The fact that she worried she’d ever lose him if we got a divorce was surprising, considering how close they were.
“So, whatever the hell you’re going through, figure it out for her sake. Don’t play her, Logan.”
“I’m not.” I frowned. “I wouldn’t do that.”
“I know, but up until now, you’ve been a miserable drunk determined to divorce her,” Elliot retorted. “She doesn’t deserve the back and forth, so figure it out.”
“I know that,” I agreed. “I don’t intend to.”
“I’m worried about you. Both of you.”
“Why?”
“When was the last time you ever cut me out of your life?” he demanded.

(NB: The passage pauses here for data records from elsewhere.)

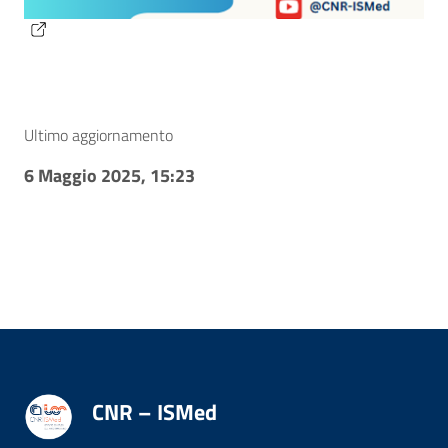
Ultimo aggiornamento
6 Maggio 2025, 15:23
CNR – ISMed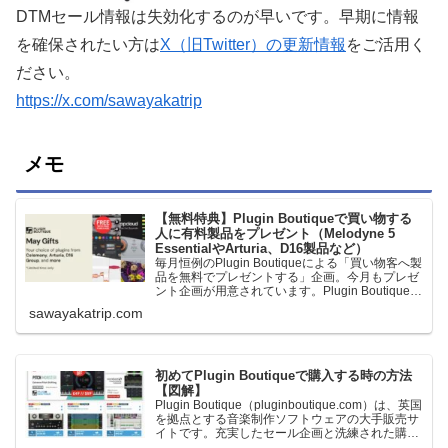
DTMセール情報は失効化するのが早いです。早期に情報
を確保されたい方は
X（旧Twitter）の更新情報
をご活用く
ださい。
https://x.com/sawayakatrip
メモ
【無料特典】Plugin Boutiqueで買い物する
人に有料製品をプレゼント（Melodyne 5
EssentialやArturia、D16製品など）
毎月恒例のPlugin Boutiqueによる「買い物客へ製
品を無料でプレゼントする」企画。今月もプレゼ
ント企画が用意されています。Plugin Boutiqueで
一定額以上のお金を出して何かを購入すれば、以
sawayakatrip.com
下に紹介するプレゼントを無料で貰うことができ
ます。＊無料配布終了予定日：日本時間：
6/1（月…
初めてPlugin Boutiqueで購入する時の方法
【図解】
Plugin Boutique（pluginboutique.com）は、英国
を拠点とする音楽制作ソフトウェアの大手販売サ
イトです。充実したセール企画と洗練された購入
システムで、世界中のミュージシャンに利用され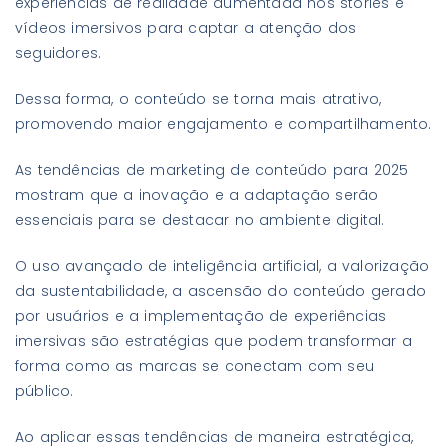
experiências de realidade aumentada nos stories e
vídeos imersivos para captar a atenção dos
seguidores.
Dessa forma, o conteúdo se torna mais atrativo,
promovendo maior engajamento e compartilhamento.
As tendências de marketing de conteúdo para 2025
mostram que a inovação e a adaptação serão
essenciais para se destacar no ambiente digital.
O uso avançado de inteligência artificial, a valorização
da sustentabilidade, a ascensão do conteúdo gerado
por usuários e a implementação de experiências
imersivas são estratégias que podem transformar a
forma como as marcas se conectam com seu
público.
Ao aplicar essas tendências de maneira estratégica,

He leaned against the windowsill and crossed his arms. One glance up had me looking right back down as I wished the damn man would put a shirt on.

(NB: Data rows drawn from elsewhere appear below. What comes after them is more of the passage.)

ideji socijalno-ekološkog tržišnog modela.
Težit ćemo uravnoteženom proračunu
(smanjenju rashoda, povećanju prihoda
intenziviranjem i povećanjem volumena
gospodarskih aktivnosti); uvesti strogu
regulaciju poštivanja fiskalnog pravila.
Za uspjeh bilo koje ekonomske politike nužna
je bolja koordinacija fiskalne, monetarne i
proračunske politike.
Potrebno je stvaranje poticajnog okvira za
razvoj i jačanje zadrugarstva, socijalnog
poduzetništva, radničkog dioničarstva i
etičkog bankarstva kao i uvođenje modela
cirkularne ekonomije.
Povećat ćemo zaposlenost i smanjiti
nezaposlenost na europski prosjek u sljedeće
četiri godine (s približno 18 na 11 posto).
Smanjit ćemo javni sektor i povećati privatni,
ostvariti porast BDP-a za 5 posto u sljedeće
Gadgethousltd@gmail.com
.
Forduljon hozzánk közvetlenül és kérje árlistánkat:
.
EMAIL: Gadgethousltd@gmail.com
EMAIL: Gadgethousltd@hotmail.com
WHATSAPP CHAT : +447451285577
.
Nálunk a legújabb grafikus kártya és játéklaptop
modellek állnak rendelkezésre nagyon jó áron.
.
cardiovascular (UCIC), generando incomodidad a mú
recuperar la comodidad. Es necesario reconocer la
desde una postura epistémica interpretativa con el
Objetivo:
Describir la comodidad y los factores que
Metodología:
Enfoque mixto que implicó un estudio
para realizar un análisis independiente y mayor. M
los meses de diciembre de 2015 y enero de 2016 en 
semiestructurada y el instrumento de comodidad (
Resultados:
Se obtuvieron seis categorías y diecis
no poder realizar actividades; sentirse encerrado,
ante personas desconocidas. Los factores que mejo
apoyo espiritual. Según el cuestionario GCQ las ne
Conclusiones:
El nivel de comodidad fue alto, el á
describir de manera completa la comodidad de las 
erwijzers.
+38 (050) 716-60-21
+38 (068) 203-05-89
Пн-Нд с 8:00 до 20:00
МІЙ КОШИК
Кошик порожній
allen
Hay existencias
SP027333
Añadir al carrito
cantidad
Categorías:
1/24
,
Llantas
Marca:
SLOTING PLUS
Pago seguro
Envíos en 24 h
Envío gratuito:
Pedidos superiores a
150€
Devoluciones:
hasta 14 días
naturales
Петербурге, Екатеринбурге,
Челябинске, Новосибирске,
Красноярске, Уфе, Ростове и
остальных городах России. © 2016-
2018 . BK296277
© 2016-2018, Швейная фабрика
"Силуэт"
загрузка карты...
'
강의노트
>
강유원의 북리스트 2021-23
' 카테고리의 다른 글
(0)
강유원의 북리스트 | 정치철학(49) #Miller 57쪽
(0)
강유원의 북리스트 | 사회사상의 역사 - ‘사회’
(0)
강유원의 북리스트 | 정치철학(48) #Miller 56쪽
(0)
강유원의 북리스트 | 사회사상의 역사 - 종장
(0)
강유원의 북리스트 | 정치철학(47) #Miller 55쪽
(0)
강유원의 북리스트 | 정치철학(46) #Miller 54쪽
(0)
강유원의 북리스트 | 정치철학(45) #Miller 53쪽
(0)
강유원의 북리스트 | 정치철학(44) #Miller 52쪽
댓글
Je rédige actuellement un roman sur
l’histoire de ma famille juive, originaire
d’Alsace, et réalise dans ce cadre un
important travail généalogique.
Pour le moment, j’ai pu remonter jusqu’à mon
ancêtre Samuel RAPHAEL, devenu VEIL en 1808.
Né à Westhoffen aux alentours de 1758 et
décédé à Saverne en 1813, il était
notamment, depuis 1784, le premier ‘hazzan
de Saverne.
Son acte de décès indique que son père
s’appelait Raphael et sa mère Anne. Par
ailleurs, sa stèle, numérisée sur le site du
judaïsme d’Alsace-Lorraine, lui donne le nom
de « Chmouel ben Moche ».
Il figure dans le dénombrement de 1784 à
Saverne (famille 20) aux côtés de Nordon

God, I hated this confusion shit. “You never cut me out, Logan. You’ve always told me everything. Literally everything. ”

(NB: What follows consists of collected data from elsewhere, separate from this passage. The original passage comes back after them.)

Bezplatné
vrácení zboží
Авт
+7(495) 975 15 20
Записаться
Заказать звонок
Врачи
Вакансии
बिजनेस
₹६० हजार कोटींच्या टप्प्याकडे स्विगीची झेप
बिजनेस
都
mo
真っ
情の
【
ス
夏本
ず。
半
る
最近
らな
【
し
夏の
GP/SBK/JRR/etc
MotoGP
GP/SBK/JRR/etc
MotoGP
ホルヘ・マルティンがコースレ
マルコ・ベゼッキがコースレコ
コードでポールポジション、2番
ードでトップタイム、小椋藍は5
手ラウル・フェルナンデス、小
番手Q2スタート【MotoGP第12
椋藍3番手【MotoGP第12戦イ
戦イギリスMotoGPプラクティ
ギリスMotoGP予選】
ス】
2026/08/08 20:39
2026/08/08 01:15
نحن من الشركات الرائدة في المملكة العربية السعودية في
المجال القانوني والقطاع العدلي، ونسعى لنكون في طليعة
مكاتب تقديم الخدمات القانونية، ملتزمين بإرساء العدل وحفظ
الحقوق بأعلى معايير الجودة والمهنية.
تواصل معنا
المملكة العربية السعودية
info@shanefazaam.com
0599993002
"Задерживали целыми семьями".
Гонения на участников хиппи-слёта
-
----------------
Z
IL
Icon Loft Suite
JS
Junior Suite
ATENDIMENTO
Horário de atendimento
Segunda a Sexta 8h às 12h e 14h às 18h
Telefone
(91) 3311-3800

“That’s not true.” It was mostly true. Elliot and I didn’t have great boundaries. We never had. “I’m fine. I’ll be fine.”
“Are you fine? Or will you be fine? Which is it?”
“Why are you pushing this so hard?”
“Because I love you, and I’m not an idiot,” he said. “There’s never been a damn thing that’d make you give up Eva, and you’ve never lied to me.”
I zipped my bag and shoved my hands in my pockets. Anxiety clawed at my chest. The room was hot and uncomfortable, and all I wanted to do was leave. Elliot could be a real beast when he latched onto something.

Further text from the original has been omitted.